YOUR TASK: Your answer should hold all lines of the entries that include the word "Cortasetos".

[Dataset entries]
*** Begin section ***
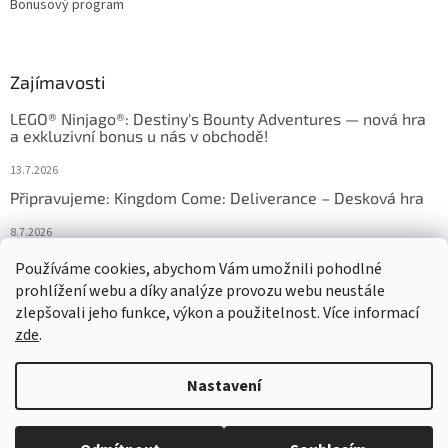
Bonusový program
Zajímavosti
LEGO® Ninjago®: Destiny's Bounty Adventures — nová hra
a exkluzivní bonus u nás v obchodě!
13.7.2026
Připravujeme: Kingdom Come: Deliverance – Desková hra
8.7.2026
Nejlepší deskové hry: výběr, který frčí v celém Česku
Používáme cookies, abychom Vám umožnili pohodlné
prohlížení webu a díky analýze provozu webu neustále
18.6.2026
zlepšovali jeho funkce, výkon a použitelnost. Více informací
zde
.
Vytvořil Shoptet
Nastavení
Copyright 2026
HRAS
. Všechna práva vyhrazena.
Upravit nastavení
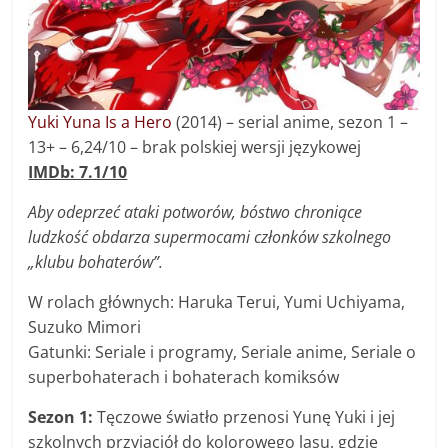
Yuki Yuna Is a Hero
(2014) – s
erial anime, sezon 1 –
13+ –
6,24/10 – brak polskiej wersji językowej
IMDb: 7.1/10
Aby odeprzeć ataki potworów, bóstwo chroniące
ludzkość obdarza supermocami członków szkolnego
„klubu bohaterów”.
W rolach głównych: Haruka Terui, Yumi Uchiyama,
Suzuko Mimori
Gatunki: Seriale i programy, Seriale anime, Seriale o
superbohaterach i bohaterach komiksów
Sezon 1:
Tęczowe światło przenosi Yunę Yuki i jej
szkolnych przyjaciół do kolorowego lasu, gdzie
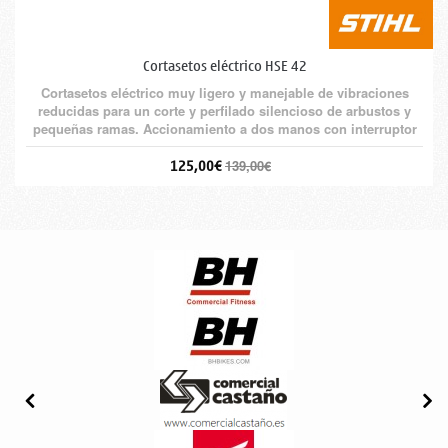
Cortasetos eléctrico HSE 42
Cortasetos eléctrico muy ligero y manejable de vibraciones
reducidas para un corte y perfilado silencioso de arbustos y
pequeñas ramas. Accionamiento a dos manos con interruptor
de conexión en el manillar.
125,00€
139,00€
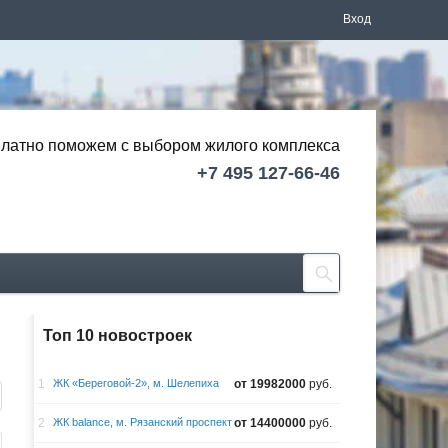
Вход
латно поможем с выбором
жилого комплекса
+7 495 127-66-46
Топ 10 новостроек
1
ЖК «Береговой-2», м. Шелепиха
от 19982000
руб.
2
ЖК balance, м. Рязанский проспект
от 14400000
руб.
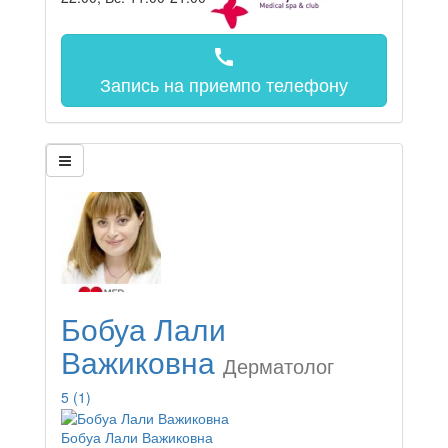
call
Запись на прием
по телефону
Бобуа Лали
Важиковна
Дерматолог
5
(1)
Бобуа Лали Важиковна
*** End section ***
*** Begin section ***
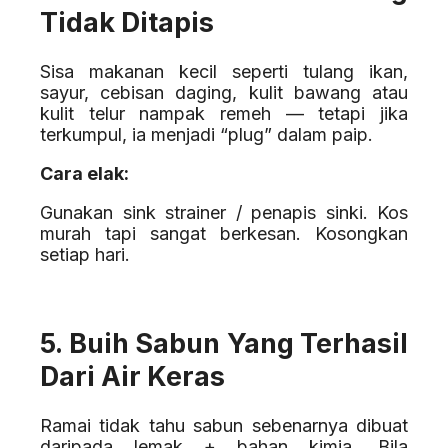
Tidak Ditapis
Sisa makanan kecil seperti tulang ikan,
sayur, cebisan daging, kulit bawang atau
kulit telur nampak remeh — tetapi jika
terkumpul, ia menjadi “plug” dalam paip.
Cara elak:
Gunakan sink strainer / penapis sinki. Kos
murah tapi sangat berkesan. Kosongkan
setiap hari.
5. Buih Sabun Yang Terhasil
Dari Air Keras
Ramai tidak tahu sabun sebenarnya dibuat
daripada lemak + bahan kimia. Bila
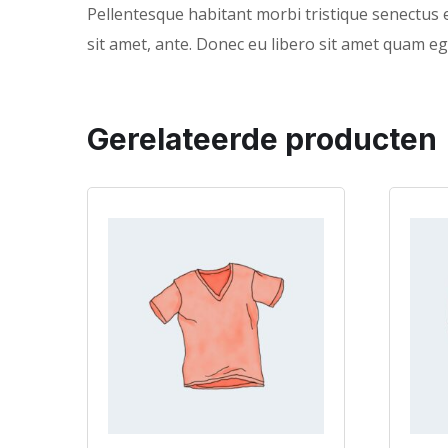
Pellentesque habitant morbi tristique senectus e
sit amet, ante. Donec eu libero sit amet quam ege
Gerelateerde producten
*** End section ***
*** Begin section ***
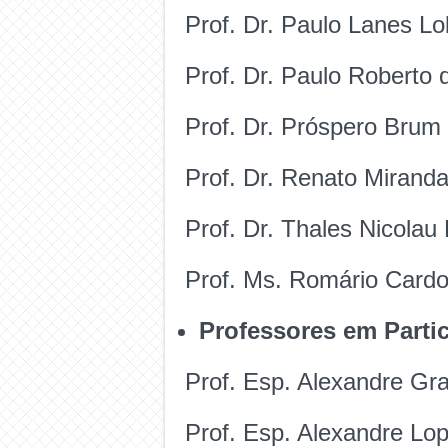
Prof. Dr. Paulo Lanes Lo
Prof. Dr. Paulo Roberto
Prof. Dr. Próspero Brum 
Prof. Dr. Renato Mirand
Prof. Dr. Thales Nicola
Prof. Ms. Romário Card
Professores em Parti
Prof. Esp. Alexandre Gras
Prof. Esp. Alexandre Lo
*** End section ***
ANSWER TO THIS EXERCISE:
Cortasetos eléctrico HSE 42
Cortasetos eléctrico muy ligero y manejable de vibraciones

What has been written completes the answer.